Illustrated guide to the Barbell Close Grip Barbell Bench exercise

Barbell Close Grip Barbell Bench

Narrower-grip barbell bench press — keeps the elbows tucked tight and shifts the work onto the triceps with the chest assisting.

Level: Foundation

Primary: Triceps

Secondary: Chest

Movement: Compound

Tags: Push

Type: Strength (Weight Lifting)

Equipment: Barbell

Sports: MMA Rock Climbing Wrestling

Target muscles

The triceps brachii (medial and lateral heads especially) drive elbow extension and become the limiting factor on heavier sets. The pectoralis major still contributes — the close grip doesn't eliminate the chest, it shifts the relative emphasis. The anterior deltoid assists. Because the elbows tuck tight to the body, the shoulders work in a more shoulder-friendly position than the wide-grip bench, which is part of why this variation has become standard accessory work for raw bench pressers.

How to perform

Setup

Lie on the bench with eyes under the bar. Grip the bar with the hands roughly shoulder-width apart — index fingers on or just inside the smooth ring of the barbell for most people. Going much narrower than shoulder-width (the old-school thumb-touching grip) puts the wrists in a tough position and reduces the working ranges; don't do it. Plant the feet, set a slight upper-back arch, retract the scapulae, brace, unrack with locked elbows.

Execution

Lower the bar to the lower chest with the elbows tucked tight to the torso (about 30 degrees, not the 45 of a wide bench). Touch the chest, briefly. Press the bar back up, finishing with elbow lockout — the triceps should be doing visible work through the upper third of the rep. Don't flare the elbows out as you press; if they flare, the load shifts back onto the chest and you've defeated the lift. Exhale near the top, inhale at lockout.

Common mistakes

  • Going too narrow — wrists in pain, no extra triceps benefit. Shoulder-width is the sweet spot.
  • Letting the elbows flare on the press. Cue "elbows in" through the entire rep.
  • Using a thumbless ("suicide") grip with a heavy load over the face. Don't.
  • Bouncing the bar off the chest to start the press. The bottom is where the triceps should be doing the most work — don't skip it.
  • Loading it as heavy as a regular bench press because you "can." Close-grip is generally 80-90% of your wide-grip max; expecting the same number is asking for a stall.
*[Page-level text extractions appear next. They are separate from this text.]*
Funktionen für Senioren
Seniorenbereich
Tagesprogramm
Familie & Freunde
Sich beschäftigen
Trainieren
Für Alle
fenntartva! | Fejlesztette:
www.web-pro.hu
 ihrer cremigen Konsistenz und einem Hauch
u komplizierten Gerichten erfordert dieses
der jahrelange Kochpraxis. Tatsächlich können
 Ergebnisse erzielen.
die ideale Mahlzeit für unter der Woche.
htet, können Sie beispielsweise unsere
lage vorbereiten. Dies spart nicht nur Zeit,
Progressions and regressions

Regress to dumbbell close-grip presses (palms facing each other) or floor presses with a close grip — the floor press cuts the range and protects the shoulders. To progress, add board presses (a 1-2 board on the chest), pause reps (3 seconds at the chest), or weighted dips, which work much of the same muscle complex from a different angle.

Programming notes

Programs in beautifully as the second pressing movement on a bench day: 3-4 sets of 6-10 reps after the main bench work. As a primary lift on a bench-variation day, 4-5 sets of 4-6 reps. Builds the lockout strength that lets you finish heavy bench attempts. Pair with face pulls and band pull-aparts to keep the shoulders balanced — close-grip work is friendlier to the shoulders than wide-grip, but not infinite-volume friendly.